Guilleminault et al. first discovered upper airway resistance syndrome (UARS) in childen in 1982.1 Subsequently, his research teams published many papers on the UARS pathophysiological process in adults2,3; and other research showed similarities between UARS and obstructive sleep apnea (OSA). Several works highlight the daytime impact of UARS on sleepiness4–6 as well key associations with or evidence of other symptoms and impairment7–10 in patients who suffer UARS exclusively. Numerous review articles summarize these findings.11–14
In the 1990s, esophageal manometry was the gold standard tool to measure UARS.15 Advances in direct measurement of airflow through pneumotachography and pressure transducers offered new ways to assess UARS.15,16 One group reported on UARS with the term “flow limitation events” (FLEs).16 Among some researchers and clinicians, an emerging perspective described UARS as a clinically relevant, integral component of obstructive sleep disordered breathing; but a majority of clinicians and researchers may have been unaware of or unconvinced about its clinical relevance.17,18
In 1999, UARS was first defined in a nosology-related publication as respiratory effort-related arousals (RERAs).19 Nasal cannula pressure transducer (NCPT) received a passing grade to evaluate RERAs or hypopneas, whereas thermistor/thermocouple devices received a grade of “D” to measure hypopneas and no grade for RERAs.

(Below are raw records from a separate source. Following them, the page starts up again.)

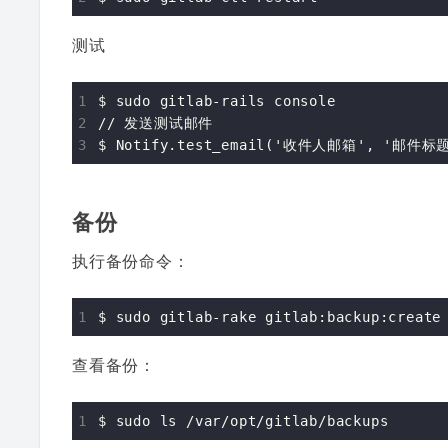
测试
$ sudo gitlab-rails console

// 发送测试邮件

备份
执行备份命令：
查看备份：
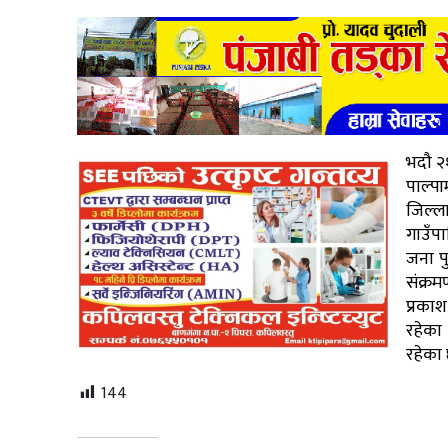
भदौ २१
पाल्प
जिल्ल
गाउँप
जना प
संक्र
प्रका
रहेका 
रहेका
144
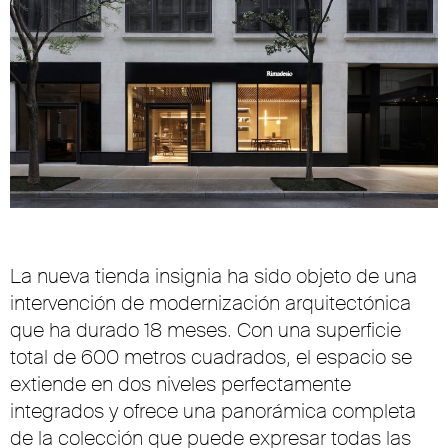
La nueva tienda insignia ha sido objeto de una
intervención de modernización arquitectónica
que ha durado 18 meses. Con una superficie
total de 600 metros cuadrados, el espacio se
extiende en dos niveles perfectamente
integrados y ofrece una panorámica completa
de la colección que puede expresar todas las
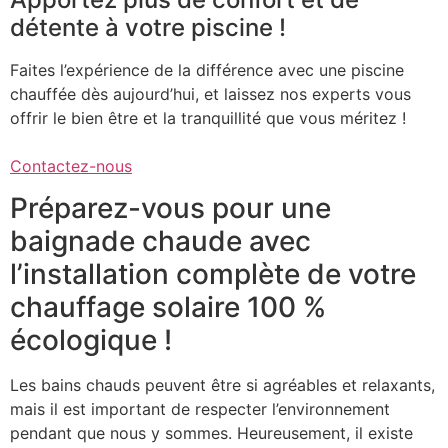
détente à votre piscine !
Faites l’expérience de la différence avec une piscine
chauffée dès aujourd’hui, et laissez nos experts vous
offrir le bien être et la tranquillité que vous méritez !
Contactez-nous
Préparez-vous pour une
baignade chaude avec
l’installation complète de votre
chauffage solaire 100 %
écologique !
Les bains chauds peuvent être si agréables et relaxants,
mais il est important de respecter l’environnement
pendant que nous y sommes. Heureusement, il existe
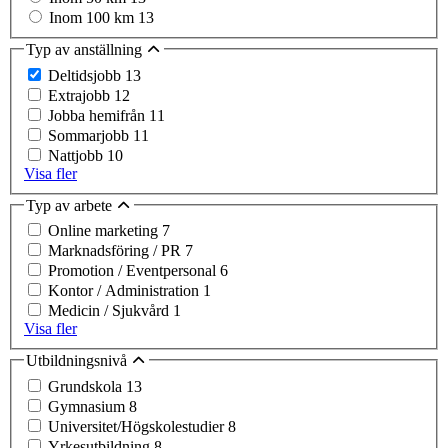
Inom 100 km
13
Typ av anställning
Deltidsjobb
13
Extrajobb
12
Jobba hemifrån
11
Sommarjobb
11
Nattjobb
10
Visa fler
Typ av arbete
Online marketing
7
Marknadsföring / PR
7
Promotion / Eventpersonal
6
Kontor / Administration
1
Medicin / Sjukvård
1
Visa fler
Utbildningsnivå
Grundskola
13
Gymnasium
8
Universitet/Högskolestudier
8
Yrkesutbildning
8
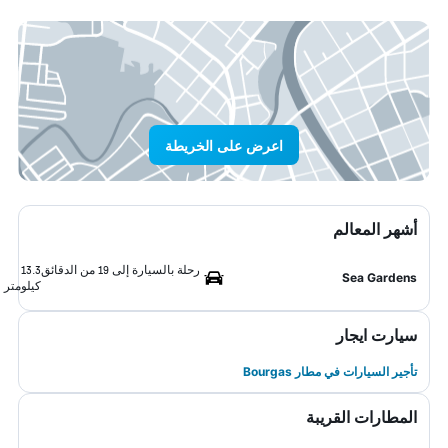
اعرض على الخريطة
أشهر المعالم
رحلة بالسيارة إلى 19 من الدقائق
13.3
Sea Gardens
كيلومتر
سيارت ايجار
تأجير السيارات في مطار Bourgas
المطارات القريبة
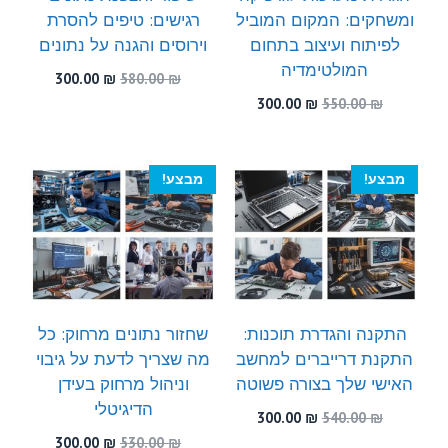
ומשחקים: המקום המוביל
רגישים: טיפים להסרת
לפיתוח ועיצוב בתחום
וירוסים והגנה על נתונים
המולטימדיה
המחיר
המחיר
300.00
₪
580.00
₪
המקורי
הנוכחי
המחיר
המחיר
300.00
₪
550.00
₪
היה:
הוא:
המקורי
הנוכחי
300.00 ₪.
580.00 ₪.
היה:
הוא:
300.00 ₪.
550.00 ₪.
מבצע!
מבצע!
התקנה והגדרת תוכנות:
שחזור נתונים מרחוק: כל
התקנת דרייברים למחשב
מה שצריך לדעת על גיבוי
האישי שלך בצורה פשוטה
וניהול מרחוק בעידן
הדיגיטלי
המחיר
המחיר
300.00
₪
540.00
₪
המקורי
הנוכחי
המחיר
המחיר
300.00
₪
530.00
₪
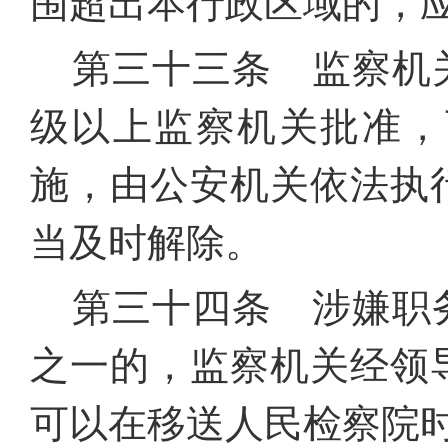
围超出本行政区域的，
第三十三条 监察机
级以上监察机关批准，
施，由公安机关依法执
当及时解除。
第三十四条 涉嫌职
之一的，监察机关经领
可以在移送人民检察院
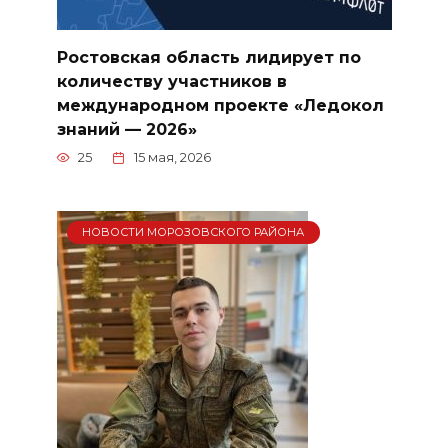
Ростовская область лидирует по
количеству участников в
международном проекте «Ледокол
знаний — 2026»
25
15 мая, 2026
НОВОСТИ МОРОЗОВСКОГО РАЙОНА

As more UARS papers were published,20,21 flow limitation and RERA terms spread; and evidence provided validity for NCPT as a surrogate for esophageal pressure monitoring.22 With greater use of nasal cannula pressure transducer devices,16,23 the AASM recommended this technology as the standard in 2007.24
The terms UARS and RERA were formally incorporated into the AASM nosology in 200524,25 and into the scoring atlas in 2007.24,26 The respiratory disturbance index (RDI) was implicitly defined as all breathing events (apneas+hypopneas+RERAs) divided by total sleep time. However, AASM published a policy paper in 2007 declaring the scoring of RERAs “optional,” because “RERAs are specific but relatively rare respiratory events in individuals with moderate to severe SRDB.”26 This consensus statement was based on a single article by Cracowski et al. studying 15 “unselected patients suspected of suffering from UARS or mild to moderate OSAHS” and found RERAs accounted for only 5% of total obstructive breathing events.27 This citation was reiterated in the 2012 rules for scoring respiratory events28; one more citation was added, which indicated a 9% rate of RERAs, or nearly double the original proportion reported.29
In contrast to optional RERA scoring, in 2008 the AASM described the necessity for titrating out RERAs: “[PAP]′ should be increased until the′obstructive respiratory events are eliminated′apneas, hypopneas, respiratory effort-related arousals (RERAs), and snoring,” after which another device may be applied to reach higher pressures toward the same ends.30
Thus, a paradox was created that has yet to be resolved. On any sleep study, RERAs (a.k.a. UARS or FLEs) can be optionally scored, yet on titrations these events must not only be treated, but also virtually eliminated to achieve an optimal therapeutic effect. An optimal titration is defined as a decrease in RDI to fewer than 5 events/h during a 15-minute interval at a selected pressure tested during supine REM sleep.30 This guideline aligns with the seminal work of Condos et al. demonstrating how “rounding of the airflow contour” should equate to normalized breathing.23 In practice, if one considers standard titration protocols, RERAs must make up some proportion (usually > 50%) of residual breathing events during attempts to optimize PAP pressures,23,31 and these events are associated with clinical effects.31,32
This background highlights the conflict between the consensus on optional scoring of RERAs on any sleep study and the guideline to eliminate RERAs on a titration in the process of achieving optimal pressure settings. Technically, the conflict has been influenced by the possibility of variable scoring techniques for RERAs as well as reluctance to adopt UARS conceptualizations; however, most clinicians and researchers may not have anticipated a higher prevalence of RERAs in diverse patient samples10,33,34 compared to works cited that minimize the clinical import of RERAs.27,29 Moreover, this issue creates potential for flawed diagnostic impressions in patients with low AHI values (< 5/h) whose RDI might be incorrectly scored (e.g., classic UARS) as well as in OSA cases that fail to add the RERA index. Also, there is potential to create misleading clinical impressions about optimal titrations by failing to score or treat RERAs.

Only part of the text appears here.